Beyond trading platforms: empowering DeFi and business


Separating the supply held in a smart contract from the supply in an externally owned account (EOA) can reveal the distribution of USDC in user wallets and applications on Ethereum. Currently, about $30 billion is held by EOA, up 66%, while about $10 billion is in smart contracts, up about 42% from a year ago. The growth in EOA balances may reflect the increase in trading platform custody and individual user holdings, while the growth in smart contracts suggests the utility of USDC as a source of liquidity for the DeFi lending market collateral and decentralized trading platform (DEX).


Source: Coin Metrics Network Data Pro


USDC continues to play a fundamental role in the DeFi lending market, with more than $5 billion locking in agreements such as Aave, Spark and Morpho (representing the portion of USDC that has been supplied but not lent).
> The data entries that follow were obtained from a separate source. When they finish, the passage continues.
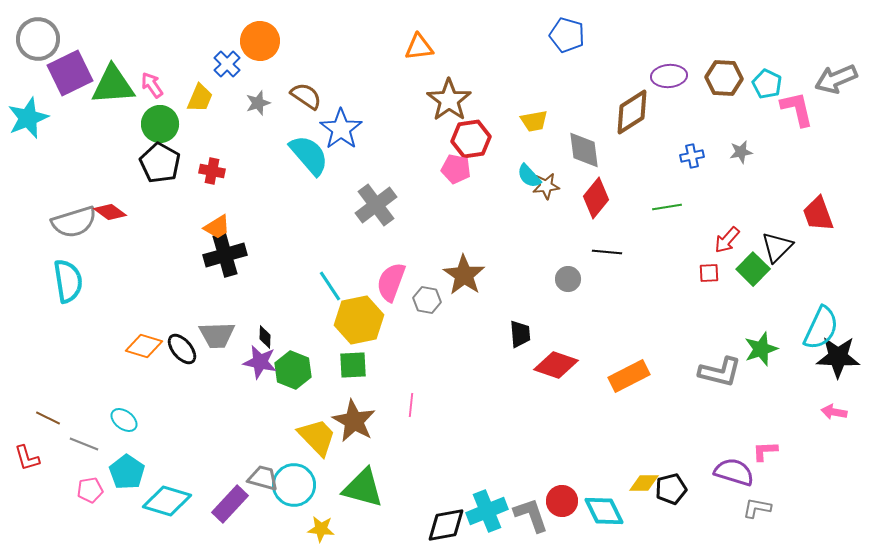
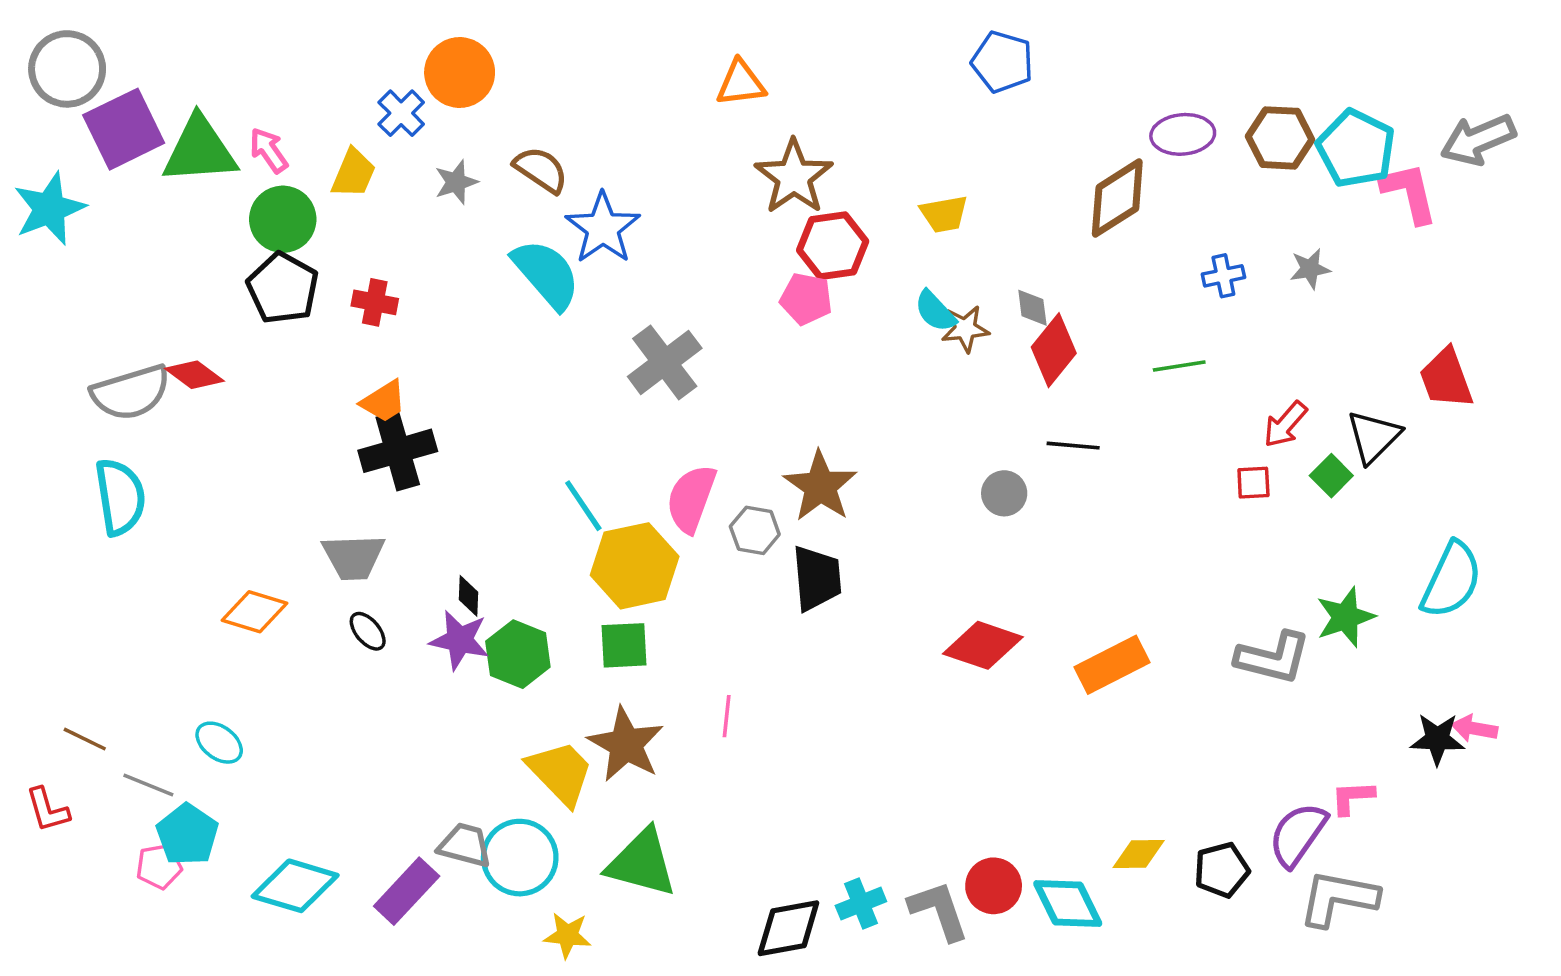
cyan pentagon: (767, 84) -> (1356, 149), size x1.5
gray diamond: (584, 150) -> (1032, 308), moved, size x0.6
green square: (753, 269) -> (1331, 476), size x0.7
black trapezoid: (520, 334) -> (817, 578), moved, size x1.4
gray trapezoid: (217, 335) -> (354, 557), moved
black ellipse: (182, 349) -> (368, 631), moved, size x0.7
black star: (838, 357) -> (1437, 739), moved, size x0.7
cyan pentagon: (127, 472) -> (187, 835), moved
purple semicircle: (734, 472) -> (1298, 835), turned -72
black pentagon: (671, 489) -> (1222, 870), moved
gray L-shape: (757, 508) -> (1338, 898), size x1.6
cyan cross: (487, 511) -> (861, 904), size x0.7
For collateral debt agreements like Maker (now Sky), about $4 billion USDC also supports the issuance of Dai/USDS through its price stabilization module.


Source: Coin Metrics ATLAS & Reference Rates


Similarly, USDC is a key source of liquidity for various DEX pools, facilitating the trading of stable value assets. It is also increasingly supporting the on-chain forex market, especially as other fiat-linked stablecoins such as Circle’s MiCA-regulated EURC are making progress.


Source: Coin Metrics DEX Data


in conclusion


USDC’s on-chain growth reflects a recovery in market confidence, but Circle’s application documents also highlight key challenges, especially high distribution costs and a heavy reliance on interest income. To maintain growth momentum in a low interest rate environment, Circle is committed to diversifying revenue through active product lines such as Circle Mint and expanding into the tokenized asset infrastructure sector through the acquisition of Hashnote, the largest issuer of tokenized money market funds.


Circle is in a good position as regulatory clarity increases, especially in the SEC's position that stablecoins are not securities. But it now faces growing competition from offshore publishers such as Tether and a new group of native American challengers looking to capitalize on policy shifting momentum. While Circle's valuation remains to be determined, its IPO will mark the first time that the open market can directly invest in stablecoin infrastructure growth.